In a 2015 speech to Yale’s graduating class, then Vice President Joe Biden got personal: “Six weeks after my election, my whole world was altered forever. While I was in Washington hiring staff, I got a phone call. My wife and three children were Christmas shopping, a tractor trailer broadsided them and killed my wife and killed my daughter. And they weren’t sure that my sons would live.” President Biden was referring to his 1972 election to the Senate, representing the state of Delaware. Biden did not make it to his swearing-in ceremony 16 days later in Washington; instead, he was sworn in next to his sons’ hospital beds. While this devastating tragedy forever altered their family’s lives, Biden’s sons both recovered from their injuries, and Biden chose to commute daily via train to DC from his home in Delaware in order to spend more time with his boys.

Joe Biden is not the first American president to lose loved ones to tragic automobile crashes. Bill Clinton’s father died three months before his son was born when his car tire blew out and he was thrown into a drainage ditch. Barack Obama’s father lost both legs in a car crash and later died when his car hit a tree. Like many of us, our leadership knows firsthand the unintended consequences of a transportation system that is built for speed and convenience and the tragic impacts of user error. Nearly 40,000 people lose their lives on our nation’s roads annually, and many more are seriously injured.
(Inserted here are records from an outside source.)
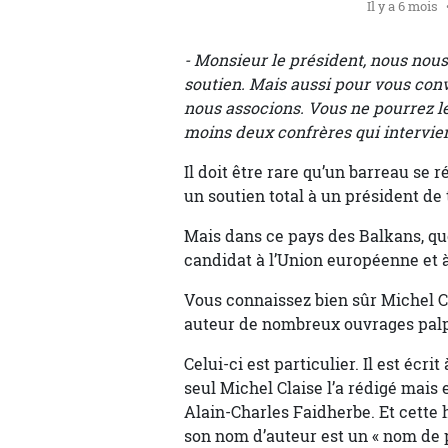
Il y a 6 mois
- Monsieur le président, nous nou
soutien. Mais aussi pour vous con
nous associons. Vous ne pourrez le
moins deux confrères qui intervie
Il doit être rare qu’un barreau se
un soutien total à un président de 
Mais dans ce pays des Balkans, que 
candidat à l’Union européenne et à
Vous connaissez bien sûr Michel Cl
auteur de nombreux ouvrages palpi
Celui-ci est particulier. Il est écr
seul Michel Claise l’a rédigé mais 
Alain-Charles Faidherbe. Et cette h
son nom d’auteur est un « nom de p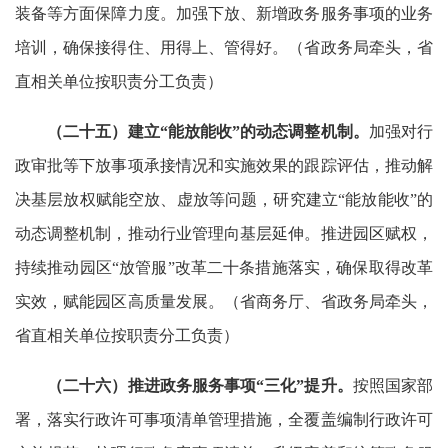
装备等方面保障力度。加强下放、新增政务服务事项的业务
培训，确保接得住、用得上、管得好。（省政务局牵头，省
直相关单位按职责分工负责）
（二十五）建立“能放能收”的动态调整机制。
加强对行
政审批等下放事项承接情况和实施效果的跟踪评估，推动解
决基层放权赋能空放、虚放等问题，研究建立“能放能收”的
动态调整机制，推动行业管理向基层延伸。推进园区赋权，
持续推动园区“放管服”改革二十条措施落实，确保取得改革
实效，赋能园区高质量发展。（省商务厅、省政务局牵头，
省直相关单位按职责分工负责）
（二十六）推进政务服务事项“三化”提升。
按照国家部
署，落实行政许可事项清单管理措施，全覆盖编制行政许可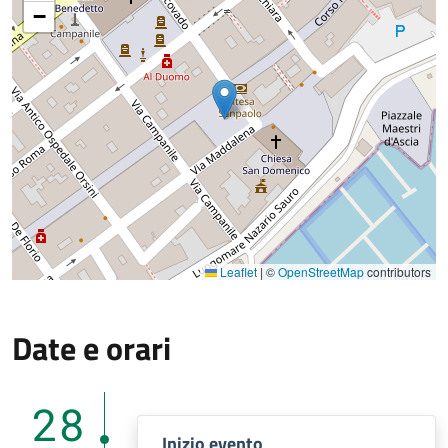
−
Leaflet
|
©
OpenStreetMap
contributors
Date e orari
28
Inizio evento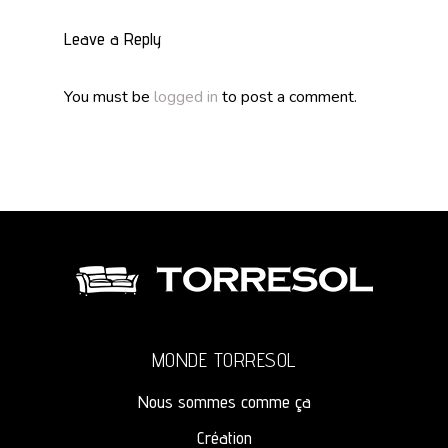
Leave a Reply
You must be
logged in
to post a comment.
MONDE TORRESOL
Nous sommes comme ça
Création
Automobile crashes are the leading cause of death for people ages 1 to 25, and the United States ranks the 42nd worst out of 51 high-income nations in per capita traffic fatalities.
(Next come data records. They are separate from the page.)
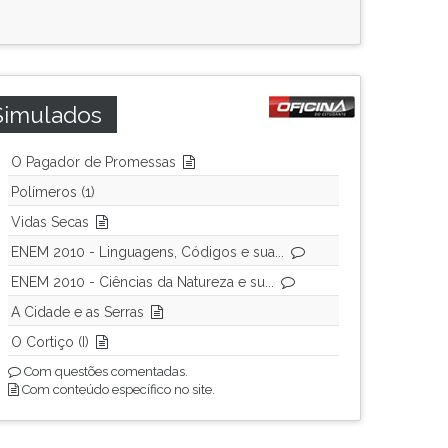
Simulados
O Pagador de Promessas
Polímeros (1)
Vidas Secas
ENEM 2010 - Linguagens, Códigos e sua...
ENEM 2010 - Ciências da Natureza e su...
A Cidade e as Serras
O Cortiço (I)
Com questões comentadas.
Com conteúdo específico no site.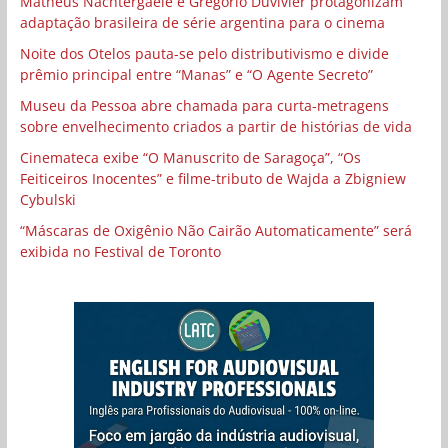
Matheus Nachtergaele e Gregório Duvivier protagonizam
adaptação brasileira de série argentina para o cinema
Noite dos Otelos pauta-se pelo distributivismo e divide
prêmio principal entre “Manas” e “O Agente Secreto”
Museu da Pessoa abre chamada para curta-metragens
sobre envelhecimento criados a partir de histórias de vida
Cinemateca exibe “O Manuscrito de Saragoça”, “Os
Feiticeiros Inocentes” e filme-tributo de Wajda a Zbigniew
Cybulski
“Máscaras de Oxigênio Não Cairão Automaticamente” será
exibida no Festival de Toronto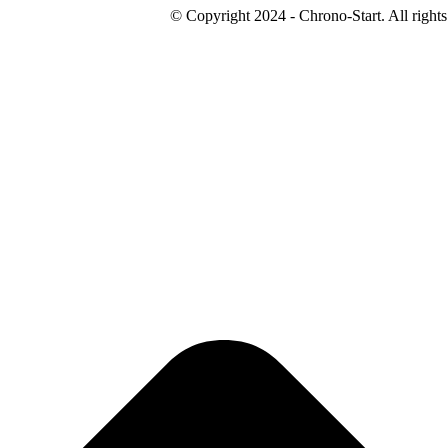
© Copyright 2024 - Chrono-Start. All rights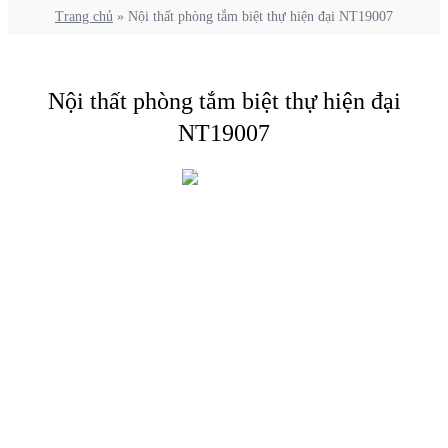
Trang chủ
»
Nội thất phòng tắm biệt thự hiện đại NT19007
Nội thất phòng tắm biệt thự hiện đại
NT19007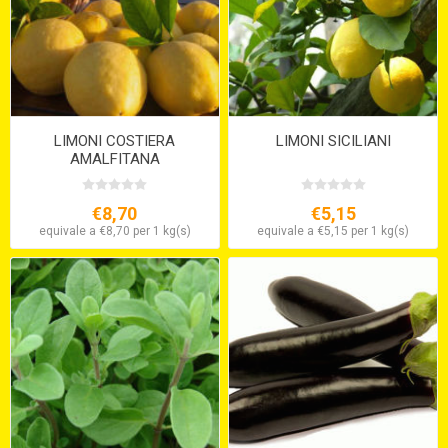
LIMONI COSTIERA
LIMONI SICILIANI
AMALFITANA
€8,70
€5,15
equivale a €8,70 per 1 kg(s)
equivale a €5,15 per 1 kg(s)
To date, the US has never developed a comprehensive plan for addressing and eliminating roadway deaths, and in 2020 the previous administration distanced itself from the Stockholm Declaration, a global agreement signed by 140 countries to cut roadway deaths in half by 2030. Unsurprisingly, our most vulnerable road users, pedestrians and cyclists, bear the biggest burden. In the decade between 2009 and 2018, traffic deaths for motor vehicle occupants declined by 1%, but pedestrian deaths increased by 53%, and deaths among cyclists increased by 36%. While roadway safety for all road users is a stated priority of many state and federal agencies, glaring inconsistencies in policy make it difficult to take our country’s commitment at face value. The Federal Highway Administration has allowed states to set their own safety targets, and a recent report by Smart Growth America identified that a third of all states are setting goals that would allow more road user deaths. Included among the worst and most dangerous of these 18 states is California, where an average of 10 people are killed using our roads per day. California has set a target that allows annual increases in road user fatalities. “We can and must raise the bar by requiring states to set safety targets that reduce rather than increase the number of people killed or seriously injured while walking or biking on our streets, ultimately working toward eventually eliminating all traffic-related deaths and serious injuries,” Smart Growth America shares in their report. “However, to make this vision a reality, we need a strong federal policy with binding enforceable requirements that hold states to higher safety standards.”

In other countries, plans to reduce roadway deaths are working: Norway and Finland reported no pedestrian fatalities in Oslo and Helsinki in 2019. Norway also reported no cyclist deaths in Oslo in 2019, a remarkable feat for a city of 680,000 residents, and no children under the age of 16 died in traffic crashes in the entire country. Both countries are implementing Vision Zero policies, aimed at reducing and eventually eliminating all serious injuries and deaths related to traffic crashes and the transportation system. Vision Zero proponents argue that, despite past approaches to transportation planning that prioritize speed and convenience over safety, traffic deaths are preventable and roads can be designed to protect all users, especially the most vulnerable.

Based on “systems safety” principles from Sweden and the Netherlands, Vision Zero asserts that good roadway and street design can positively influence the behaviors of all users and should be the first step toward goals to change behavior and enhance safety. “There is a maximum safe speed for every type of roadway conflict, for instance, between cars and crossing pedestrians,” Dr. Peter G. Furth, Professor of Civil Engineering at Northeastern University, shares in a YouTube introduction to systems safety and Vision Zero. “Roads should be designed to either separate users so that conflicts don’t occur, or else to limit traffic speed based on the conflicts that will occur,” Furth continues. “Where people might cross the street anywhere, and where bicycles are in mixed traffic, the target speed is at 20 MPH.” Furth explains that, at speeds higher than 20 MPH, the chance of surviving a collision exponentially decreases. In the systemic safety model, posting lower speed limits is not enough: additions to the built environment like narrowing automobile lane width and using raised crosswalks and speed humps or non-linear street layouts like chicanes are de facto barriers to higher automobile traffic speeds. On larger streets with higher speeds, the systemic safety approach calls for the separation of more vulnerable road users via separated or protected bike lanes and pedestrian amenities such as refuge islands at crossings.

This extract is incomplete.